Evidence wins contested probate cases. The most important categories are:

  • the will itself and any earlier wills or drafts;
  • the will-drafter’s file, attendance notes and instructions, and any record of the solicitor’s own assessment of capacity (obtained through a Larke v Nugus request);
  • and any contemporaneous medical capacity assessment if one was obtained;
  • the testator’s GP records, hospital records and care home records;
  • witness statements from family, friends, carers, neighbours and professionals;
  • financial records, bank statements and gifts made before death;
  • messages, emails, letters and photographs;
  • handwriting expert evidence in forgery cases;
  • evidence of financial dependency in 1975 Act claims.

Not all of the above items are needed in every case – some may not be relevant.

What happens if the challenge succeeds?

The outcome depends on the route taken.

  • A successful validity challenge sets the will aside. The estate is then distributed under the most recent earlier valid will, or under the intestacy rules if there is none.
  • A successful 1975 Act claim does not set the will aside. The court makes an order varying the distribution of the estate to provide for the claimant. The order can take the form of a lump sum, periodical payments, a transfer of property or a life interest.
  • Successful rectification amends the wording of the will to reflect the testator’s true intentions.
  • A successful proprietary estoppel claim results in a remedy based on the promise and the detriment suffered. That can be the promised asset, a share of it, or a money award. The Supreme Court revisited the remedy question in Guest v Guest [2022] UKSC 27.
  • A successful executor challenge may lead to the removal and replacement of the executor or an order requiring them to account.

Do I need a solicitor to contest a Will?

For anything beyond an initial enquiry, yes. Contested probate is not a safe DIY area. The time limits are unforgiving, the procedural rules in CPR Part 57 are technical, caveats carry costs risk, pleadings in probate claims are drafted to a particular standard, and the evidence required (medical records, solicitor files, expert reports) is difficult to obtain and assess without experience.

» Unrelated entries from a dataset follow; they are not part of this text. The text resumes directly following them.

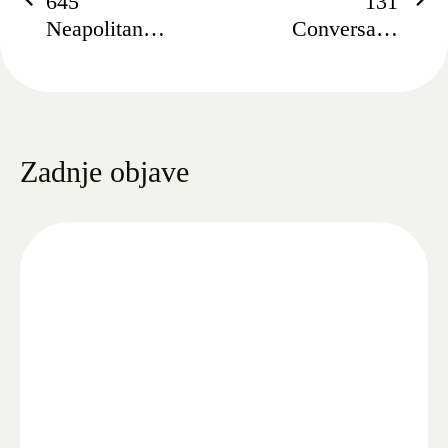
645
131
Neapolitano
Conversano
Capra XII
Capra XXIV
Zadnje objave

A good will dispute solicitor can also tell you, honestly and early, whether your claim is worth pursuing. That advice alone often saves the most money.

Preventing and defending challenges

Not every visitor to this page is thinking about bringing a claim. Some are trying to make a will that is hard to challenge; others are executors or beneficiaries defending a will that is under attack.

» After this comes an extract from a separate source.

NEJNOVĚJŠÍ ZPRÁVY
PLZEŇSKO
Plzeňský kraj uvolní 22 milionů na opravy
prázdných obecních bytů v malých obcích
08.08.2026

You cannot guarantee that nobody will challenge a will, but you can make a challenge much harder by taking proper instructions, using a solicitor, obtaining capacity evidence where appropriate (the “golden rule”), keeping thorough attendance notes, explaining unusual decisions in a letter of wishes, and ensuring execution is witnessed correctly.

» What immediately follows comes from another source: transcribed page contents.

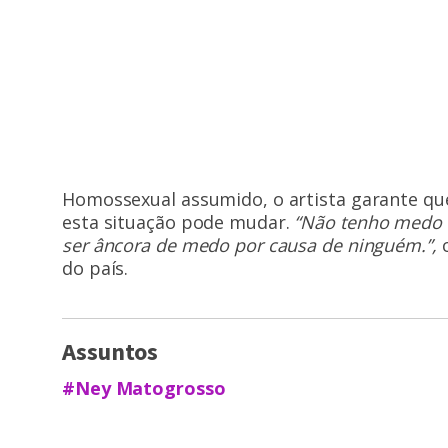
Homossexual assumido, o artista garante qu
esta situação pode mudar.
“Não tenho medo 
ser âncora de medo por causa de ninguém.”,
c
do país.
Assuntos
#Ney Matogrosso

If you are defending a will, the priorities are to preserve evidence, respond properly to any Larke v Nugus request, keep a neutral executor stance where possible, and engage with mediation.

Important cases

Contested probate is a common-law area and turns heavily on decided cases. Some of the authorities every contested probate lawyer should know are:

Future reform

In May 2025 the Law Commission published its final report Modernising Wills Law, with recommendations on capacity, undue influence, electronic wills and formalities. Those recommendations are not the current law unless and until they are implemented. We cover them on a separate page and flag where they may affect the law in future.

Which route is right for you?

The single most useful question to ask at the outset is:

Do you think the will is wrong because the testator could not properly make it (or did not really make it), or because the will is valid but unfair to you?

  • If the first, you are looking at a validity challenge.
  • If the second, you are usually looking at a 1975 Act claim, or a proprietary estoppel claim if there was a specific promise.

Getting that distinction right at the start will save you time, money and stress. The rest of this hub is designed to help you work out which route fits your situation, and what to do next.